Your prompt action is requested. We urge you to contact your clients as promptly as possible. Please note that the Offer and withdrawal rights will expire at one minute after 11:59 p.m., New York City time, on July 19, 2023, unless the Offer is extended or earlier terminated.

For Shares to be properly tendered pursuant to the Offer, (a) the share certificates (if any) or confirmation of receipt of such Shares under the procedure for book-entry transfer through The Depository Trust Company (“DTC”), together with a properly completed and duly executed Letter of Transmittal, including any required signature guarantees, or an “Agent’s Message” (as defined in Section 3 of the Offer to Purchase) in the case of book-entry transfer through DTC, and any other documents required in the Letter of Transmittal, must be timely received by the Depositary or (b) the tendering stockholder must comply with the guaranteed delivery procedures, all in accordance with the Offer to Purchase and the Letter of Transmittal.
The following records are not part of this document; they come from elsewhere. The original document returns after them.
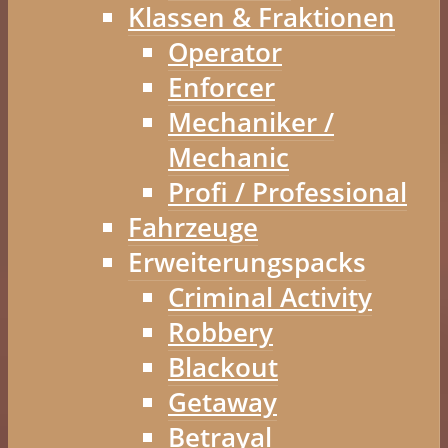
Klassen & Fraktionen
Operator
Enforcer
Mechaniker /
Mechanic
Profi / Professional
Fahrzeuge
Erweiterungspacks
Criminal Activity
Robbery
Blackout
Getaway
Betrayal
Purchaser will not pay any fees or commissions to any broker or dealer or other person (other than the Depositary and the Information Agent as described in the Offer to Purchase) for soliciting tenders of Shares pursuant to the Offer. Purchaser will, however, upon request, reimburse brokers, dealers, commercial banks and trust companies for reasonable and necessary costs and expenses incurred by them in forwarding materials to their customers. Purchaser will pay all stock transfer taxes applicable to its purchase of Shares pursuant to the Offer, subject to Instruction 6 of the Letter of Transmittal.

Any inquiries you may have with respect to the Offer should be addressed to, and additional copies of the enclosed materials may be obtained from, the undersigned at the addresses and telephone numbers set forth on the back cover of the Offer to Purchase.

Very truly yours,

Mackenzie Partners, Inc.

Nothing contained herein or in the enclosed documents shall render you the agent of the Purchaser, the Information Agent or the Depositary or any affiliate of any of them or authorize you or any other person to use any document or make any statement on behalf of any of them in connection with the Offer other than the enclosed documents and the statements contained therein.